The turbo is boosting 9 psi and i plan on upgrading my fuel management system. I just broke 85k miles on my car and plan on reinforcing internal parts in my ka24 but specifically what do i need to upgrade...


----------



## javierb14 (Jul 9, 2002)

u wont need nitrous on the 2.4L KA running 9 psi on a T3/T04E with a .48 turbine housing. thats a small housing for that motor....boost will arrive very quickly, even with a log mani. what is the trim of ur compressor? most importantly, what are u doing for fuel and ignition management when u go turbo? i would invest in an engine managment system (NOT AN FMU) before spraying. a well designed turbo system doesnt need nitrous.....unless ur running a GIGANTIC turbo.

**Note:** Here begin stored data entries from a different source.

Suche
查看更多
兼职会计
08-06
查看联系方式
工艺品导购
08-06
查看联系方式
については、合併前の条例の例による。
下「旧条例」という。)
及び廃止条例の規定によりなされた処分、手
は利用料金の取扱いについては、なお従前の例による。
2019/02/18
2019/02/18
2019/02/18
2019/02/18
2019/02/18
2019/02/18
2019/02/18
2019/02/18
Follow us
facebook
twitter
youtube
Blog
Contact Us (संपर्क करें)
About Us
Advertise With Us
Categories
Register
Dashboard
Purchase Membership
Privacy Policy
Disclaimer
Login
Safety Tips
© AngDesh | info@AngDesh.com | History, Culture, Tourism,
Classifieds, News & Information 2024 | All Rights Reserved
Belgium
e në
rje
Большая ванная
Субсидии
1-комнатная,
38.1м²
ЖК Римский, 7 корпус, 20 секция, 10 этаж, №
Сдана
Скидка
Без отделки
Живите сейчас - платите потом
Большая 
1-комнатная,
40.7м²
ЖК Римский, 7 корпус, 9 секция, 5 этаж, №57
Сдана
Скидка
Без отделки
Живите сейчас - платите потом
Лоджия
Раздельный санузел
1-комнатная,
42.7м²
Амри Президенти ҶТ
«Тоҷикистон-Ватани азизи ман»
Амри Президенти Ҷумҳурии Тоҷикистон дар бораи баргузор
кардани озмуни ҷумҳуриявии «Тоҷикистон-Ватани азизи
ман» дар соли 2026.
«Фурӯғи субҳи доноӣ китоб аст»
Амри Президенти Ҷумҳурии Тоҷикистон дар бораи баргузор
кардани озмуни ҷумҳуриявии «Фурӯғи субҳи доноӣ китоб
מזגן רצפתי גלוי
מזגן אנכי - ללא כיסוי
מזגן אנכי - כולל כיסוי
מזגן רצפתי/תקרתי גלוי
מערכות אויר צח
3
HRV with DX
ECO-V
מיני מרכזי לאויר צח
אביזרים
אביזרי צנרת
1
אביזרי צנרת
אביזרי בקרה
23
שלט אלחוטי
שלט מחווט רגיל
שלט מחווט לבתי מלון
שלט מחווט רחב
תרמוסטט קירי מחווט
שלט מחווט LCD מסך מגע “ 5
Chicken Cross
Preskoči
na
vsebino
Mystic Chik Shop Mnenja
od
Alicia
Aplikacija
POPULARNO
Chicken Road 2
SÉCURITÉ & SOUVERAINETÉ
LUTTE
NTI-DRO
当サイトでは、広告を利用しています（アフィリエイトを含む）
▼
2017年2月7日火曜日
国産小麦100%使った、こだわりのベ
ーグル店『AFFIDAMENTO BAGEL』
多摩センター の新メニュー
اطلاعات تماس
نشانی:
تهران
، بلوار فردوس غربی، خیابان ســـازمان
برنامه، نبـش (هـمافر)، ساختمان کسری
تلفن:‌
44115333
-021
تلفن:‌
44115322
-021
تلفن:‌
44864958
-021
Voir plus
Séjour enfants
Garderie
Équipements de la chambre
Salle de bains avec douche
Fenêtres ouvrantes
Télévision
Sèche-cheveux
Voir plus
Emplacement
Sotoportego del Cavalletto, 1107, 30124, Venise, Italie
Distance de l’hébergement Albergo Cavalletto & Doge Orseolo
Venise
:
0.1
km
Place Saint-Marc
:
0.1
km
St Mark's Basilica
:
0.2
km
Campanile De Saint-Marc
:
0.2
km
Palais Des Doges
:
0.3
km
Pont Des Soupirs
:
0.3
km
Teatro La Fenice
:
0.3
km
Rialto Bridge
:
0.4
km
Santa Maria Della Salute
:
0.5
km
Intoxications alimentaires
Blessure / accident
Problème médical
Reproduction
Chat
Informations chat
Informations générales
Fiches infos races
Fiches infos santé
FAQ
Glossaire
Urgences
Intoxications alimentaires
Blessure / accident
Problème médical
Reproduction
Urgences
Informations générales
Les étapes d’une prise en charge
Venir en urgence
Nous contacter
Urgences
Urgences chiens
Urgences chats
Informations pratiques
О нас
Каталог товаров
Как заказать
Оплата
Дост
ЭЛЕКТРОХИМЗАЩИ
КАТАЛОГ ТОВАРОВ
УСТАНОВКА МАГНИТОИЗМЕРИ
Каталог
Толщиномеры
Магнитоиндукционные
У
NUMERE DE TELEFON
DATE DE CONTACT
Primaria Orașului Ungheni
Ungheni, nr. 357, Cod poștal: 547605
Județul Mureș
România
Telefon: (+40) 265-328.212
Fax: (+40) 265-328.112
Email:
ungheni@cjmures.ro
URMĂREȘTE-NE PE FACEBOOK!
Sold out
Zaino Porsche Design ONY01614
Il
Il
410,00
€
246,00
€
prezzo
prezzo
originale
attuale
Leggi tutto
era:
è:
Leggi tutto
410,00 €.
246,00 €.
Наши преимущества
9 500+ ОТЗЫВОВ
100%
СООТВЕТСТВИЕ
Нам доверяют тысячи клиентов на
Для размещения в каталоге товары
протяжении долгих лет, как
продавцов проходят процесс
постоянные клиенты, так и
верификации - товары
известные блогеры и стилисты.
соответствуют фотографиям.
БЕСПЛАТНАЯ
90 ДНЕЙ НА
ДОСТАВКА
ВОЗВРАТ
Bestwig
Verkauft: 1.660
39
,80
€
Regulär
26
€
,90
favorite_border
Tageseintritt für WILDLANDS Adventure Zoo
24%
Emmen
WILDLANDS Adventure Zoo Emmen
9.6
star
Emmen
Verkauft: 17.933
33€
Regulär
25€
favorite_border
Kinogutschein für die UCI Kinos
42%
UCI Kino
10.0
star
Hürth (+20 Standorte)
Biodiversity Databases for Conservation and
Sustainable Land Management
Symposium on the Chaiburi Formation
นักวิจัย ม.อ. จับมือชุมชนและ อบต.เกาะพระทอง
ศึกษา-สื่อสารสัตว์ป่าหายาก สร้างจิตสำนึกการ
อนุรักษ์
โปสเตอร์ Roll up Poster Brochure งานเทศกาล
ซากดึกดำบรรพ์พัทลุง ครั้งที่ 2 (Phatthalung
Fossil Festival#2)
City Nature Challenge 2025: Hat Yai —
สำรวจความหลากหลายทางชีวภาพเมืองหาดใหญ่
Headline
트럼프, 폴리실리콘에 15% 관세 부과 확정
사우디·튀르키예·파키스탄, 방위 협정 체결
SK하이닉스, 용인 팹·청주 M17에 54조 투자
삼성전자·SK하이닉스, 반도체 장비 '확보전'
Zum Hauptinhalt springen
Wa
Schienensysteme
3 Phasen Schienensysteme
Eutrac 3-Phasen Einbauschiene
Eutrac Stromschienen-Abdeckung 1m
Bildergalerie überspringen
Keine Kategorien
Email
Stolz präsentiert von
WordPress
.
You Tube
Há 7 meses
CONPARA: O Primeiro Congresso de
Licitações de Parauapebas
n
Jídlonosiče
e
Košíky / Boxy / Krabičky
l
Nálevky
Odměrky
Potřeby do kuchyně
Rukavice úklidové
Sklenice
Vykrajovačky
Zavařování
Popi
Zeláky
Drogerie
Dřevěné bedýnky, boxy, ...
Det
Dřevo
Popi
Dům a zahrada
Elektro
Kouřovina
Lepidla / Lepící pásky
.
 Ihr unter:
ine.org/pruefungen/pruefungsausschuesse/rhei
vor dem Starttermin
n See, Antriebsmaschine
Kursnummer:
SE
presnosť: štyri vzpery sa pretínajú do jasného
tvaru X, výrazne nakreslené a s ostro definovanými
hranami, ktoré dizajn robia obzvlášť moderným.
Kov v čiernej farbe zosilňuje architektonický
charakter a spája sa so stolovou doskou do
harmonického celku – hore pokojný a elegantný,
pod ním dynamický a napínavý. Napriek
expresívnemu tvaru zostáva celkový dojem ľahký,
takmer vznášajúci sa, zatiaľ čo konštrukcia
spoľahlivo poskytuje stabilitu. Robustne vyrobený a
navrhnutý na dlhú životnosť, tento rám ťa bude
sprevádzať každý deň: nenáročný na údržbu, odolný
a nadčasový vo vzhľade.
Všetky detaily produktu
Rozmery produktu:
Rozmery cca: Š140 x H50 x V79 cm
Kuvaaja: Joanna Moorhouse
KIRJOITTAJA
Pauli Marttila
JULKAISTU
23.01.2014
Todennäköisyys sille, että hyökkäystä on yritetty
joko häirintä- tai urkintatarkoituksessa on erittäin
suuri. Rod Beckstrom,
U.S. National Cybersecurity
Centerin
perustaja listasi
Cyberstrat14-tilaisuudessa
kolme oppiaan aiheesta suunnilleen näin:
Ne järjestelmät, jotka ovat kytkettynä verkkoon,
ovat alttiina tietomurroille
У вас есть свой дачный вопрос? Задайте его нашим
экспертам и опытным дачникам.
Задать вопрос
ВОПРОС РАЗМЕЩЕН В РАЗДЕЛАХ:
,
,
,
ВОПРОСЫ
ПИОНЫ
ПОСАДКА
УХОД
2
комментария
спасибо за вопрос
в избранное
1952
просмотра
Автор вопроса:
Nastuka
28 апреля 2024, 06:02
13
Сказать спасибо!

high mileage motors can still be boosted. have u done a compression/leak down test on ur KA to determine what kind of condition that its in? stick with tried and true engine mangement system and u can have a lot of fun with ur "old" motor+boost!


----------



## Black Hornet (Apr 22, 2003)

240blubyu said:


> *The turbo is boosting 9 psi and i plan on upgrading my fuel management system. I just broke 85k miles on my car and plan on reinforcing internal parts in my ka24 but specifically what do i need to upgrade... *


 I agree with javierb14 that high mileage motors can be boosted, but longevity would be at the least, questionable.

For fuel, upgrade your pump to the 300ZX TT one, or a Walbro 255lph. That will handle the addl fuel you're need for spraying purposes. For the turbo, you'll probably need to upgrade your injectors, say 370cc's. They're about 50 bucks a piece. And engine mgmt, are you going through JWT for an ECU upgrade? If you do, just let them know all the upgrades you will be installing on the vehicle and they will program them into the ECU.

Almost forgot. Another thing to consider is your mass air sensor - you can upgrade to the cobra one or the Z32.

Hope this helps.


----------